Несомненно, у нее было бессчетное количество любовников. Имя одного из них – Ладислав Бенде – дошло до нас. Она не лелеяла воспоминаний ни об одной из былых страстей. Зато ей сильно запал в память случай, связанный с одним из ее обожателей. В тот день в сопровождении своего возлюбленного графиня привычным галопом долго скакала на лошади по полям. По дороге домой она обратила внимание на стоявшую у обочины страшную старуху. Эржебет, рассмеявшись, сказала своему кавалеру: «Что бы вы сказали, если я попросила бы вас заключить эту старую каргу в свои объятия?» Тот ответил, что он пережил бы далеко не самые приятные ощущения в своей жизни. Старуха, слышавшая все это, затряслась от гнева и бросила вслед отъезжавшей Эржебет: «Графиня, помяни мое слово: пройдет совсем немного времени, и ты станешь такой же, как я!» Содрогнувшись от этой мысли, Эржебет вернулась в замок, как никогда полная решимости не постоять за ценой, лишь бы отогнать от себя неумолимые старость и уродство.

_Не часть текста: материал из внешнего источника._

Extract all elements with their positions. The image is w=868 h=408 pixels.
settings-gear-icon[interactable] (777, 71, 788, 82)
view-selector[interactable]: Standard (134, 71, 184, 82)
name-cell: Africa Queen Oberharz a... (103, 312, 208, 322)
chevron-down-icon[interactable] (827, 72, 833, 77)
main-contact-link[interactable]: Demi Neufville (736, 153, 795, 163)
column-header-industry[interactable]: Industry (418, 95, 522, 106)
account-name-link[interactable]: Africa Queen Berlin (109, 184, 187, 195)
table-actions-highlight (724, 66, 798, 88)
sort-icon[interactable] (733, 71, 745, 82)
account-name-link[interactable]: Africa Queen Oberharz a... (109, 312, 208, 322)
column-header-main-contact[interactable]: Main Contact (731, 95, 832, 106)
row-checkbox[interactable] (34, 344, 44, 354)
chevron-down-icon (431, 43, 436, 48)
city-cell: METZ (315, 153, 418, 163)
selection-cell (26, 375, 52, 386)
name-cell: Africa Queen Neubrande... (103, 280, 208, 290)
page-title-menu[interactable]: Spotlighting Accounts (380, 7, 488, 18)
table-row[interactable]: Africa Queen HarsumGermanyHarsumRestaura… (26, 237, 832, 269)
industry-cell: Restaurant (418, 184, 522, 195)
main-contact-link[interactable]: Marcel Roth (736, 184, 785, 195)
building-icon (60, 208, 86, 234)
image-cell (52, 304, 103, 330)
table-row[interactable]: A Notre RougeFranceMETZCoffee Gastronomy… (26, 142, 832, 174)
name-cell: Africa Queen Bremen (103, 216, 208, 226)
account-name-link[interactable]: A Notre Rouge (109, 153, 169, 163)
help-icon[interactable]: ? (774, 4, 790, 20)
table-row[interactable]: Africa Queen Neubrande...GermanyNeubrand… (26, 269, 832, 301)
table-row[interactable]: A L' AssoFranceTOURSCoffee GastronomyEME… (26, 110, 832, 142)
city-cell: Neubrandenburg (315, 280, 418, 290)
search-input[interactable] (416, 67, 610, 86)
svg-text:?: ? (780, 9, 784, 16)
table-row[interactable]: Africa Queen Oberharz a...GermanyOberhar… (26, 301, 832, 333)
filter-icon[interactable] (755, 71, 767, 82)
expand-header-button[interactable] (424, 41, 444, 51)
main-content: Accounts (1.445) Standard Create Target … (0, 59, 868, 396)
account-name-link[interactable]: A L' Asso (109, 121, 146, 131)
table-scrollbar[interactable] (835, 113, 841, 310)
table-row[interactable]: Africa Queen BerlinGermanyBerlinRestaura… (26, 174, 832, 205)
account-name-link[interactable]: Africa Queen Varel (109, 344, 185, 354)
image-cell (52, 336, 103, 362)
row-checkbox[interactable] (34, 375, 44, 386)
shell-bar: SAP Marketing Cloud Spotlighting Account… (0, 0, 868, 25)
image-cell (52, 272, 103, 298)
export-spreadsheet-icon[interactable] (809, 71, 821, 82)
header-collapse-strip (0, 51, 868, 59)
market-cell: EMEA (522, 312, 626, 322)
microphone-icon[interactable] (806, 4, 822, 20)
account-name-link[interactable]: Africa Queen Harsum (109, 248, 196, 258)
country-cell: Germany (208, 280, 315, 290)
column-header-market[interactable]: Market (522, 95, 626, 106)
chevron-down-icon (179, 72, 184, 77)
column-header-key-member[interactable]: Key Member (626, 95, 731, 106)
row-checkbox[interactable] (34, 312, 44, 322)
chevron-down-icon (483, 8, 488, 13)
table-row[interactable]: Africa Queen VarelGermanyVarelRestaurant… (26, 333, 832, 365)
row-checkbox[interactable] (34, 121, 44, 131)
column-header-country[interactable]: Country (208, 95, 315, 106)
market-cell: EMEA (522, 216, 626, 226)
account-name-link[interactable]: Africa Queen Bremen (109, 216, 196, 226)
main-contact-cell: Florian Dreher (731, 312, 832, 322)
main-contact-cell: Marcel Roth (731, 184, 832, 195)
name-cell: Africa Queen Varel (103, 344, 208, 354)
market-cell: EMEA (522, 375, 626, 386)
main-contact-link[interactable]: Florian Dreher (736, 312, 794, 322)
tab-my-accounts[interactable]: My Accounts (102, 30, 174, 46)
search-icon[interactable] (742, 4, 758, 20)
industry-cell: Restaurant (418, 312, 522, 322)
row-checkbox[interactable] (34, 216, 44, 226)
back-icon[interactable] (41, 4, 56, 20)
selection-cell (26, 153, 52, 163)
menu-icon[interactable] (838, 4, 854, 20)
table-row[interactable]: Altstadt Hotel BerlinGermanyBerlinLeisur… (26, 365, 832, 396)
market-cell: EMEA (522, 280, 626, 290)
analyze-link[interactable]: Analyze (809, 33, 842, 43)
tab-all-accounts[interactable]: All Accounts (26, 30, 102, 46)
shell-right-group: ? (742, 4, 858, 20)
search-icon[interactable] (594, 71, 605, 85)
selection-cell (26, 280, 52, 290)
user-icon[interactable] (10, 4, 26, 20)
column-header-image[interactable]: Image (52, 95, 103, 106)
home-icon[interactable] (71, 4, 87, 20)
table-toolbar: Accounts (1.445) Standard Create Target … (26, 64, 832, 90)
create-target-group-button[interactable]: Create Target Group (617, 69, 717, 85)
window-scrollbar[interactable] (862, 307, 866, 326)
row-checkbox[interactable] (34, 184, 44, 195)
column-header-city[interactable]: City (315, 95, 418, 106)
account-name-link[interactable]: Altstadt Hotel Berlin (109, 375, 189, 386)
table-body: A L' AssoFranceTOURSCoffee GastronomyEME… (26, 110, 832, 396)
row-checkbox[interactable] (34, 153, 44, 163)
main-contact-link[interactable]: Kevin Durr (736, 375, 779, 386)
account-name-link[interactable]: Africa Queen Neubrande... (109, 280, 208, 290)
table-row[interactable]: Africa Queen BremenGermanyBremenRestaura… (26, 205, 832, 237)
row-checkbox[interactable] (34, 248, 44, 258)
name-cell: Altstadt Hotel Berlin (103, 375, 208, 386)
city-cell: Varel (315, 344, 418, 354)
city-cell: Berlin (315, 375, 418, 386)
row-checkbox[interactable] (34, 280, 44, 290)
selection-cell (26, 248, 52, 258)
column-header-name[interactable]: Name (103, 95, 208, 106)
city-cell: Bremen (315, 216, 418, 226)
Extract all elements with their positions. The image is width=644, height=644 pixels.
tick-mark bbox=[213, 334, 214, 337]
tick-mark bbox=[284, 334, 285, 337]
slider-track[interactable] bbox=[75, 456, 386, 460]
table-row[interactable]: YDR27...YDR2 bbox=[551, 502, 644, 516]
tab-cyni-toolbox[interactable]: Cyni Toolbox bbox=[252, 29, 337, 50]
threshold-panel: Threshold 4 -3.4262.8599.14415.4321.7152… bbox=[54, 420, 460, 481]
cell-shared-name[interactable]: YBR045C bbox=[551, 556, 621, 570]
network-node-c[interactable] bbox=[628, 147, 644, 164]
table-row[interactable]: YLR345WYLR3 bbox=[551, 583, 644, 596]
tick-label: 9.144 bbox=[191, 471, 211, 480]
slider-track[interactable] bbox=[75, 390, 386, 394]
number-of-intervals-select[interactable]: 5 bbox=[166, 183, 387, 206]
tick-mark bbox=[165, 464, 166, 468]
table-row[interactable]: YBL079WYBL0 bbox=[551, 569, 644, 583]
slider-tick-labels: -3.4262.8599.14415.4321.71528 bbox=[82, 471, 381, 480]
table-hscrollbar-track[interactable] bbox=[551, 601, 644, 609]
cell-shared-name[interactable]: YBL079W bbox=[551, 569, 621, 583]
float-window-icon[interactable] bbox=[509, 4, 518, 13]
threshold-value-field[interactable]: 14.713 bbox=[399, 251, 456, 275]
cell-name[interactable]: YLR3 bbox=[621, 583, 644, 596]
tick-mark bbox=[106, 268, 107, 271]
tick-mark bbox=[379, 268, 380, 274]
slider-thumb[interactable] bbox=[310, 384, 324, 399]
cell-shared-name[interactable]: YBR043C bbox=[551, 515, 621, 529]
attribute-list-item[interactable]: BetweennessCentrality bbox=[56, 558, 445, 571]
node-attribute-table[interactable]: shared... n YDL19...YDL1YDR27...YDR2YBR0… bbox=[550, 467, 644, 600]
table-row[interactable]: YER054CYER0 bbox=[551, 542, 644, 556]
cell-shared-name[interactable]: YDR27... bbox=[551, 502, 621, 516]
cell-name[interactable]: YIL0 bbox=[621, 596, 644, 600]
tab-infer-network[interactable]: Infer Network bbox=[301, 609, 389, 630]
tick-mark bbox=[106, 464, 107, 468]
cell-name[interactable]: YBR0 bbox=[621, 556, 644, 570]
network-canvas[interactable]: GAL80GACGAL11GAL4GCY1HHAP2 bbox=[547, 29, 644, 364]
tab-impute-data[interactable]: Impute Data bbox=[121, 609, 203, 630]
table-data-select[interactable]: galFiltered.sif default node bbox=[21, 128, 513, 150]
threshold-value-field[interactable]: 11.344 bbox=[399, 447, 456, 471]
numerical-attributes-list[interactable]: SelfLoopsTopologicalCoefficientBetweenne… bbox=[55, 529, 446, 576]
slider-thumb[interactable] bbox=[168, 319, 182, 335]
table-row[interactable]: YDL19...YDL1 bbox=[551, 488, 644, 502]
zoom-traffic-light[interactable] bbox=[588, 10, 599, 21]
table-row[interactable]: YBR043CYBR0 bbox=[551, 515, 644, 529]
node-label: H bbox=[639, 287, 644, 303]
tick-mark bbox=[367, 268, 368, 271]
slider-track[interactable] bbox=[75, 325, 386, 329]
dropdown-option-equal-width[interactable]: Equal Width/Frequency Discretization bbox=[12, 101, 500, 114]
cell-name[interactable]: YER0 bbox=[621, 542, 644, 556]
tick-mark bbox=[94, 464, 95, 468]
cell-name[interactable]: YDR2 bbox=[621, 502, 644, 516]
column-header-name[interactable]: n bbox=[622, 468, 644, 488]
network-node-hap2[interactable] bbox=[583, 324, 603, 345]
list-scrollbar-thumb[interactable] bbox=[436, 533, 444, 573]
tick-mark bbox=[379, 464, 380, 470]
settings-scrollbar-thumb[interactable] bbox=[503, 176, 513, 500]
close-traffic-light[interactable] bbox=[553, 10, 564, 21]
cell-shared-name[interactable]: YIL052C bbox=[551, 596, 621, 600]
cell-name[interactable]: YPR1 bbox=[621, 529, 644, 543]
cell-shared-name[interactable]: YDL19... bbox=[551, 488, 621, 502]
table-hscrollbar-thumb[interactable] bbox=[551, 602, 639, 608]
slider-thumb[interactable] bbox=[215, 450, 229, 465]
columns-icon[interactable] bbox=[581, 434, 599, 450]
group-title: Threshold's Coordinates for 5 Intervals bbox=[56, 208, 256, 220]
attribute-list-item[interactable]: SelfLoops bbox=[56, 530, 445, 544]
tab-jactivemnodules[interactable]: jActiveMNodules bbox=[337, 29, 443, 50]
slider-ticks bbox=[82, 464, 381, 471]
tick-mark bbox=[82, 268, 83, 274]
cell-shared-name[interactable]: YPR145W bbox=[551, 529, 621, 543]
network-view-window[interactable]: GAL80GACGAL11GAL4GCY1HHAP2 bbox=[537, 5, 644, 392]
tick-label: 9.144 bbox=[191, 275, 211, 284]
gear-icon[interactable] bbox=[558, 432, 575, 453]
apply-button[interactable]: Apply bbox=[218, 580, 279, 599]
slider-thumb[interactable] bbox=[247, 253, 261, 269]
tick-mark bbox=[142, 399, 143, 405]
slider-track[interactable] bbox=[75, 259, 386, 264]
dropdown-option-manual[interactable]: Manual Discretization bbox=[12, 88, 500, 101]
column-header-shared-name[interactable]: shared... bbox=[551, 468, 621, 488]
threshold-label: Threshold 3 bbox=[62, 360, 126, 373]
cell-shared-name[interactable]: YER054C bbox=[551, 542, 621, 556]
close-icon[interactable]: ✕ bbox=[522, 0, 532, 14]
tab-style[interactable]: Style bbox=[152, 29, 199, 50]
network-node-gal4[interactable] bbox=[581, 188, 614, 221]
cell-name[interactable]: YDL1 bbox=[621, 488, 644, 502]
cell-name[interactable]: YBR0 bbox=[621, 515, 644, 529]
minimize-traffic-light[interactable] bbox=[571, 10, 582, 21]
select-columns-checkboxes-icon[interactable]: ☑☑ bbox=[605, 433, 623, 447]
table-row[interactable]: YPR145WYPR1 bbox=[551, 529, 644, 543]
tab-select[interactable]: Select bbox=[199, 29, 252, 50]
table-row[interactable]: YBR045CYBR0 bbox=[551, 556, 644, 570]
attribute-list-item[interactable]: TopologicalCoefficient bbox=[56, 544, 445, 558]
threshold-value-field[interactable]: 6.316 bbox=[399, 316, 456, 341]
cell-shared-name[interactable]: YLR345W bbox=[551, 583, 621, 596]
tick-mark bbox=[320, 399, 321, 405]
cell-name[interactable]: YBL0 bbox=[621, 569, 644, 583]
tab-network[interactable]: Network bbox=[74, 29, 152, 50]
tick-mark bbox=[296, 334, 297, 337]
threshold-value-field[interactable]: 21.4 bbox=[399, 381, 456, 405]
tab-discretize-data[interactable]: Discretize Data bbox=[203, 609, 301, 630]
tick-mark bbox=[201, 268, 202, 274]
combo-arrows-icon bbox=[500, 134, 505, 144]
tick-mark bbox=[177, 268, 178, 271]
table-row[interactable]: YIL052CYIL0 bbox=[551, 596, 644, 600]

Хватит ли для этого чудо-трав и амулетов? Она призывала из лесных чащ еще больше колдунов и чародеев. Она не пыталась раздобыть всемогущую мелиссу, в которой Парацельс видел секрет вечной молодости. Пусть остается это алхимикам. В зловещих тайниках по соседству со спальней графини не было никаких трубок и склянок с зелеными эликсирами. Ее собственная формула вечной молодости была не столь благородного свойства.

Окруженный скорбящими домочадцами, Ференц Надашди скончался в Чейте 4 января 1604 года в возрасте 49 лет. Несколько дней вокруг его гроба горели сотни свечей: надо было дождаться, пока родственники со всех концов Венгрии не прибудут для участия в траурной церемонии. И они по январскому бездорожью – в санях и верхом – спешили к этому печальному замку на вершине покрытой снегом скалы. Над богато украшенным гробом, в котором покоился Ференц с мечом в скрещенных на груди руках, причитали плакальщицы.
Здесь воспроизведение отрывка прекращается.